— DIRECTIONS FOR THIS TASK —
Pictures aside, please retype the whole listing word for word.

— RECORDED INFORMATION —
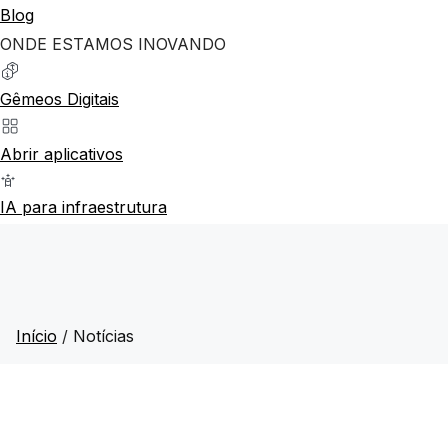
Blog
ONDE ESTAMOS INOVANDO
Gêmeos Digitais
Abrir aplicativos
IA para infraestrutura
Início
/
Notícias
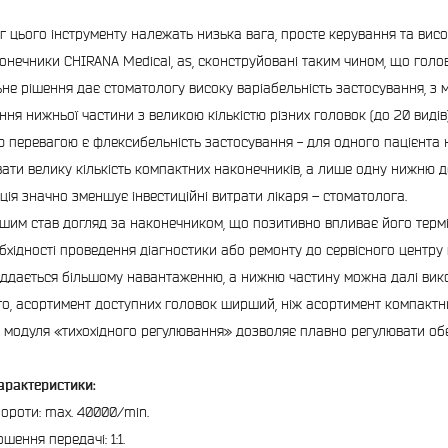
г цього інструменту належать низька вага, просте керування та висо
конечники CHIRANA Medical, as, сконструйовані таким чином, що голо
ьне рішення дає стоматологу високу варіабельність застосування, з
ння нижньої частини з великою кількістю різних головок (до 20 видів)
 перевагою є флексибельність застосування - для одного пацієнта 
вати велику кількість компактних наконечників, а лише одну нижню де
ція значно зменшує інвестиційні витрати лікаря – стоматолога.
шим став догляд за наконечником, що позитивно впливає його термі
обхідності проведення діагностики або ремонту до сервісного центру 
 піддається більшому навантаженню, а нижню частину можна далі вик
го, асортимент доступних головок ширший, ніж асортимент компактни
 модуля «тихохідного регулювання» дозволяє плавно регулювати обе
характеристики:
бороти: max. 40000/min.
ошення передачі: 1:1.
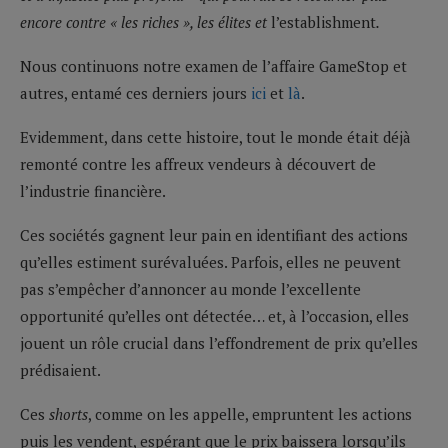
encore contre « les riches », les élites et
l’establishment
.
Nous continuons notre examen de l’affaire GameStop et
autres, entamé ces derniers jours
ici
et
là
.
Evidemment, dans cette histoire, tout le monde était déjà
remonté contre les affreux vendeurs à découvert de
l’industrie financière.
Ces sociétés gagnent leur pain en identifiant des actions
qu’elles estiment surévaluées. Parfois, elles ne peuvent
pas s’empêcher d’annoncer au monde l’excellente
opportunité qu’elles ont détectée… et, à l’occasion, elles
jouent un rôle crucial dans l’effondrement de prix qu’elles
prédisaient.
Ces
shorts
, comme on les appelle, empruntent les actions
puis les vendent, espérant que le prix baissera lorsqu’ils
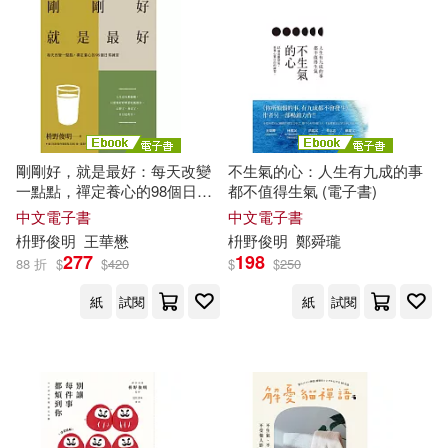
剛剛好，就是最好：每天改變
不生氣的心：人生有九成的事
一點點，禪定養心的98個日常
都不值得生氣 (電子書)
練習 (電子書)
中文電子書
中文電子書
枡
野
俊
明
王華懋
枡
野
俊
明
鄭舜瓏
277
198
88 折
$
$
420
$
$
250
紙
試閱
紙
試閱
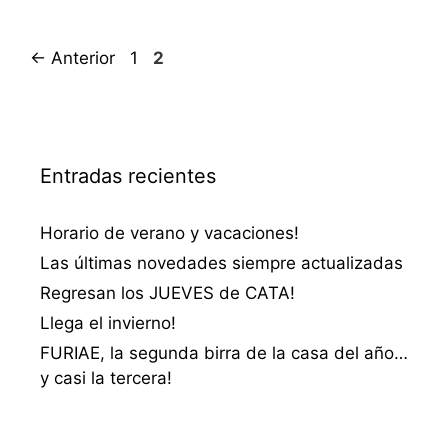
Página
Página
←
Anterior
1
2
Entradas recientes
Horario de verano y vacaciones!
Las últimas novedades siempre actualizadas
Regresan los JUEVES de CATA!
Llega el invierno!
FURIAE, la segunda birra de la casa del año…
y casi la tercera!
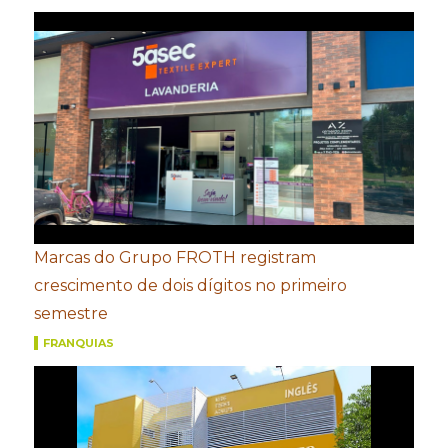
Marcas do Grupo FROTH registram
crescimento de dois dígitos no primeiro
semestre
FRANQUIAS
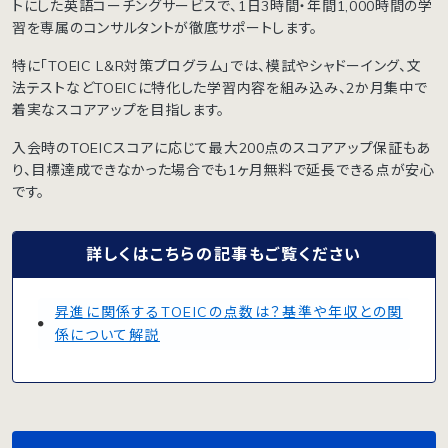
トにした英語コーチングサービスで、1日3時間・年間1,000時間の学
習を専属のコンサルタントが徹底サポートします。
特に「TOEIC L&R対策プログラム」では、模試やシャドーイング、文
法テストなどTOEICに特化した学習内容を組み込み、2か月集中で
着実なスコアアップを目指します。
入会時のTOEICスコアに応じて最大200点のスコアアップ保証もあ
り、目標達成できなかった場合でも1ヶ月無料で延長できる点が安心
です。
詳しくはこちらの記事もご覧ください
昇進に関係するTOEICの点数は？基準や年収との関
係について解説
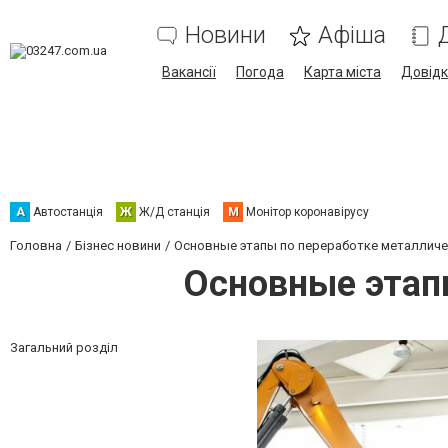
Новини
Афіша
Вакансії
Погода
Карта міста
Довід
А
Автостанція
Ж
Ж/Д станція
М
Монітор коронавірусу
Головна
Бізнес новини
Основные этапы по переработке металличе
Основные этап
Загальний розділ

— EXERCISE ANSWER —
Blog
ONDE ESTAMOS INOVANDO
Gêmeos Digitais
Abrir aplicativos
IA para infraestrutura
Início
/
Notícias
г цього інструменту належать низька вага, просте керування та висо
конечники CHIRANA Medical, as, сконструйовані таким чином, що голо
ьне рішення дає стоматологу високу варіабельність застосування, з
ння нижньої частини з великою кількістю різних головок (до 20 видів)
 перевагою є флексибельність застосування - для одного пацієнта 
вати велику кількість компактних наконечників, а лише одну нижню де
ція значно зменшує інвестиційні витрати лікаря – стоматолога.
шим став догляд за наконечником, що позитивно впливає його термі
обхідності проведення діагностики або ремонту до сервісного центру 
 піддається більшому навантаженню, а нижню частину можна далі вик
го, асортимент доступних головок ширший, ніж асортимент компактни
 модуля «тихохідного регулювання» дозволяє плавно регулювати обе
характеристики:
бороти: max. 40000/min.
ошення передачі: 1:1.
encore contre « les riches », les élites et
l’establishment
.
Nous continuons notre examen de l’affaire GameStop et
autres, entamé ces derniers jours
ici
et
là
.
Evidemment, dans cette histoire, tout le monde était déjà
remonté contre les affreux vendeurs à découvert de
l’industrie financière.
Ces sociétés gagnent leur pain en identifiant des actions
qu’elles estiment surévaluées. Parfois, elles ne peuvent
pas s’empêcher d’annoncer au monde l’excellente
opportunité qu’elles ont détectée… et, à l’occasion, elles
jouent un rôle crucial dans l’effondrement de prix qu’elles
prédisaient.
Ces
shorts
, comme on les appelle, empruntent les actions
puis les vendent, espérant que le prix baissera lorsqu’ils
剛剛好，就是最好：每天改變
不生氣的心：人生有九成的事
一點點，禪定養心的98個日常
都不值得生氣 (電子書)
練習 (電子書)
中文電子書
中文電子書
枡
野
俊
明
王華懋
枡
野
俊
明
鄭舜瓏
277
198
88 折
$
$
420
$
$
250
紙
試閱
紙
試閱
Página
Página
←
Anterior
1
2
Entradas recientes
Horario de verano y vacaciones!
Las últimas novedades siempre actualizadas
Regresan los JUEVES de CATA!
Llega el invierno!
FURIAE, la segunda birra de la casa del año…
y casi la tercera!
Marcas do Grupo FROTH registram
crescimento de dois dígitos no primeiro
semestre
FRANQUIAS
トにした英語コーチングサービスで、1日3時間・年間1,000時間の学
習を専属のコンサルタントが徹底サポートします。
特に「TOEIC L&R対策プログラム」では、模試やシャドーイング、文
法テストなどTOEICに特化した学習内容を組み込み、2か月集中で
着実なスコアアップを目指します。
入会時のTOEICスコアに応じて最大200点のスコアアップ保証もあ
り、目標達成できなかった場合でも1ヶ月無料で延長できる点が安心
です。
詳しくはこちらの記事もご覧ください
昇進に関係するTOEICの点数は？基準や年収との関
係について解説
Новини
Афіша
Вакансії
Погода
Карта міста
Довід
А
Автостанція
Ж
Ж/Д станція
М
Монітор коронавірусу
Головна
Бізнес новини
Основные этапы по переработке металличе
Основные этап
Загальний розділ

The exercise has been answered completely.